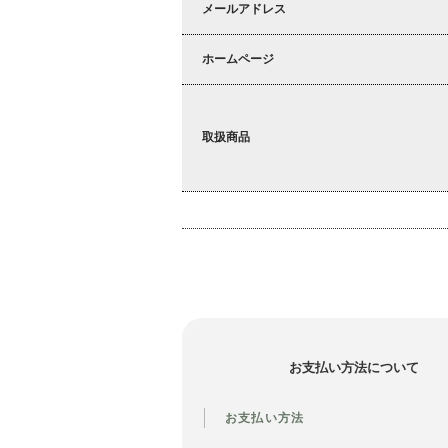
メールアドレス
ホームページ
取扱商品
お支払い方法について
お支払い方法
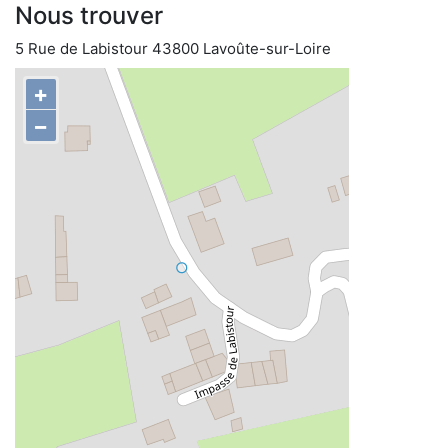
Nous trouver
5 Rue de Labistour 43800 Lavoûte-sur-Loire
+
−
-----
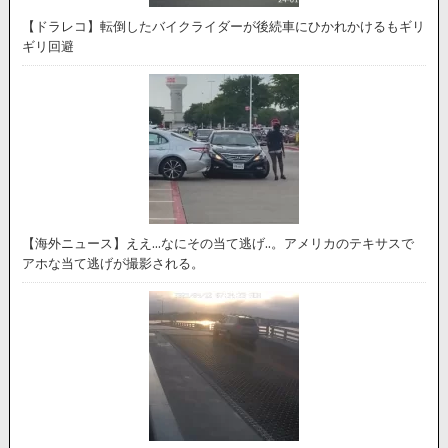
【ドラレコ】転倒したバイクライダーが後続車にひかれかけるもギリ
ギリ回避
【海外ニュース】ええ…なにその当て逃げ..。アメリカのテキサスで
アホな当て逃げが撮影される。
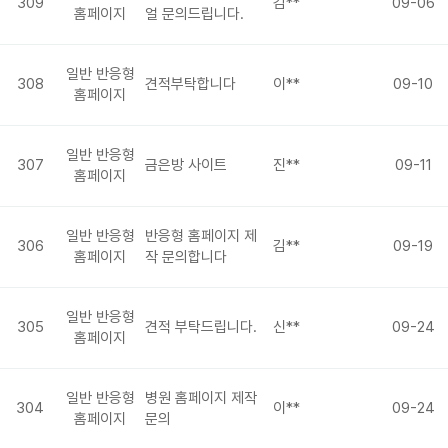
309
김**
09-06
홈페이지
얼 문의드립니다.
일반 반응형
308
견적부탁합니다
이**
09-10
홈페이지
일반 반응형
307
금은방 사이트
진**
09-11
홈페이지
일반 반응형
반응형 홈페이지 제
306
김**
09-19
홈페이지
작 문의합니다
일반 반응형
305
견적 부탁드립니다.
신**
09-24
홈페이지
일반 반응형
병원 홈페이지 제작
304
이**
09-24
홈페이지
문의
-----
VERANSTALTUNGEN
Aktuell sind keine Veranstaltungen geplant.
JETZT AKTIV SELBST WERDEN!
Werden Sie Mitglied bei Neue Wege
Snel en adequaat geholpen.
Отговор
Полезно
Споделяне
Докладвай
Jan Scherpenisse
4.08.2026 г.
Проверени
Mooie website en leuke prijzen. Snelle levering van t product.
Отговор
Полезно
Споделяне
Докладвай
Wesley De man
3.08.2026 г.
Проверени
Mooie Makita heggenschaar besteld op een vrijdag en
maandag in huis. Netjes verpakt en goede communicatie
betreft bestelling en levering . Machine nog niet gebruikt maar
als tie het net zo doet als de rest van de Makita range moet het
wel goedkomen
-----
Task goal: Scan the records for the string "Makita". Copy each line in which it appears.

Your solution:
Mooie Makita heggenschaar besteld op een vrijdag en
als tie het net zo doet als de rest van de Makita range moet het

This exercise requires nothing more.